Cops Shot Man Execution Style, Widow Says

     CROWLEY, La. (CN) – A suicidal man was shot “execution style” in the back of the head by police officers whose body cameras had allegedly been turned off, the man’s widow claims in a federal lawsuit.
     Police claimed they fired at Melvin LeBlanc after hearing a shot, but LeBlanc’s gun was later found to have been unloaded, according to the lawsuit filed this week in the Lafayette. La. Federal Court.
     In the lawsuit the dead man’s widow, Amy LeBlanc, says that on March 11, 2014, officers David Melancon and Dwayne Schexnider answered a call from Melvin LeBlanc’s roommates, who claimed he was acting irrationally and speaking of hurting himself.
     Melancon and Schexnider arrived to Melvin LeBlanc’s home, engaged their video equipment and entered the house, according to the complaint.
     The officers located a loaded gun, separated the bullets from the gun and gave the bullets to LeBlanc’s roommates, who were told to hide them.
     The officers returned later in response to a second call from LeBlanc’s roommates who reported that their friend’s irrational behavior and suicidal talk was escalating.
     “All officers disengaged their body cams and dash cams or in the alternative the video recordings were not properly preserved,” the lawsuit states. “Although there were four units on the scene there is no video or audio recording of the incident.”
     After allegedly turning off their video equipment Melancon and Schexnider put on their Kelvar vests and approached the house, the lawsuit says.
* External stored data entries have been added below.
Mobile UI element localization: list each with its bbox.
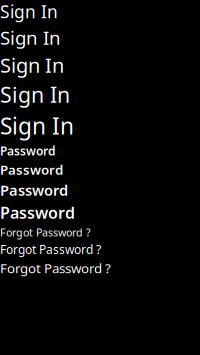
staticText: Sign In [0, 52, 64, 78]
staticText: Forgot Password ? [0, 225, 91, 239]
staticText: Sign In [0, 25, 61, 50]
staticText: Forgot Password ? [0, 259, 111, 277]
staticText: Sign In [0, 80, 70, 109]
staticText: Password [0, 202, 75, 223]
staticText: Sign In [0, 111, 74, 141]
staticText: Password [0, 143, 56, 159]
staticText: Sign In [0, 0, 58, 23]
staticText: Password [0, 180, 68, 200]
staticText: Password [0, 161, 63, 178]
staticText: Forgot Password ? [0, 241, 101, 257]
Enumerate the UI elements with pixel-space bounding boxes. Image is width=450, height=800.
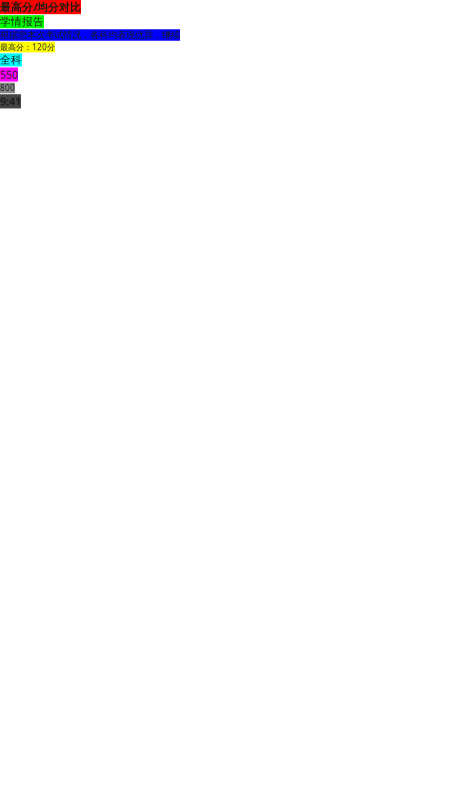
staticText: 550 <box>0 68 18 82</box>
staticText: 全科 <box>0 53 22 66</box>
staticText: 800 <box>0 83 15 93</box>
staticText: 学情报告 <box>0 15 44 28</box>
staticText: 9:41 <box>0 94 21 108</box>
staticText: 最高分：120分 <box>0 42 55 52</box>
staticText: 最高分/均分对比 <box>0 0 81 14</box>
staticText: 根据您本次考试情况，各科均表现优异，继续 <box>0 29 180 41</box>
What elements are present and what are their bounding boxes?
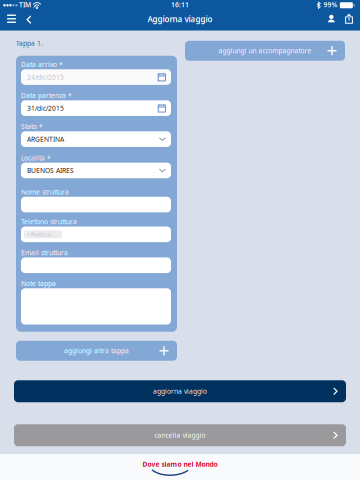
staticText: Dove siamo nel Mondo: [142, 460, 218, 469]
staticText: 16:11: [171, 0, 189, 9]
staticText: Nome struttura: [21, 188, 69, 196]
staticText: aggiorna viaggio: [153, 387, 207, 396]
button[interactable]: Share: [340, 12, 358, 30]
button[interactable]: Back: [21, 12, 37, 30]
staticText: aggiungi un accompagnatore: [218, 46, 312, 55]
staticText: aggiungi altra tappa: [64, 346, 129, 355]
staticText: Aggiorna viaggio: [148, 14, 212, 24]
button[interactable]: aggiungi un accompagnatore: [185, 41, 345, 61]
staticText: 99%: [322, 0, 340, 9]
staticText: ARGENTINA: [27, 135, 64, 144]
staticText: Stato *: [21, 122, 43, 131]
staticText: cancella viaggio: [154, 431, 206, 440]
button[interactable]: Profile: [323, 12, 340, 30]
staticText: Email struttura: [21, 248, 68, 257]
staticText: Note tappa: [21, 279, 56, 288]
staticText: Data arrivo *: [21, 60, 63, 69]
staticText: TIM: [17, 0, 33, 9]
staticText: BUENOS AIRES: [27, 166, 74, 175]
staticText: 31/dic/2015: [27, 104, 64, 113]
staticText: + Prefisso: [27, 231, 51, 238]
staticText: Tappa 1.: [16, 39, 43, 48]
staticText: 24/dic/2015: [27, 73, 64, 82]
button[interactable]: aggiorna viaggio: [14, 380, 346, 402]
button[interactable]: aggiungi altra tappa: [16, 341, 177, 361]
staticText: Telefono struttura: [21, 217, 77, 226]
staticText: Data partenza *: [21, 91, 72, 100]
staticText: Località *: [21, 153, 51, 162]
button[interactable]: Menu: [2, 12, 21, 30]
button[interactable]: cancella viaggio: [14, 424, 346, 446]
     Within a short time, they forcefully kicked open the door and threatened to send the police dog into the house. After hearing the police, Melvin said he was coming out.
     Melancon and Schneider said they saw Melancon with a gun, heard a shot that shattered the storm door and they began to return fire.
     Melvin LeBlanc was hit with two bullets that were not life threatening. A third bullet, allegedly fired by Officer Melancon, was fired execution style while LeBlanc was on the ground and entered the back of his head behind his ear. A total of 14 shots were fired, according to the complaint.
     The same Colt revolver Melancon and Schexnider had taken the bullets from earlier in the day was found at the scene. The gun was still unloaded, confirming that Melvin had not shot at the police, the lawsuit says. Louisiana State police collected a gunshot residue kit from Melvin LeBlanc’s right hand but “for some inexplicable reason did not conduct analysis on said kit,” the lawsuit says. The only shell casings and bullet fragments found at the scene belonged to Melancon and Schexnider.
     The lawsuit says there are numerous similar instances where Crowley police officers “either turn off their body cameras, fail to engage them when encountering citizens within the city limits or otherwise compromise the evidence when it is not beneficial to the official police story.”
     Crowley, once known as “the rice capital of America” is the seat of Acadia Parish (Louisiana has parishes instead of counties) in the southern, middle portion of the state and has a population of roughly 13,000. Crowley’s motto is “Where life is rice and easy.”
     Named defendants are the City of Crowley, its Mayor Greg Jones, Police Chief K.P. Gibson and officers Melancon and Schexnider.
     LeBlanc’s widow is seeking treble damages for excessive force, wrongful death and destroying or manipulating evidence. She is represented by J. Clay Lejeuene of Crowley.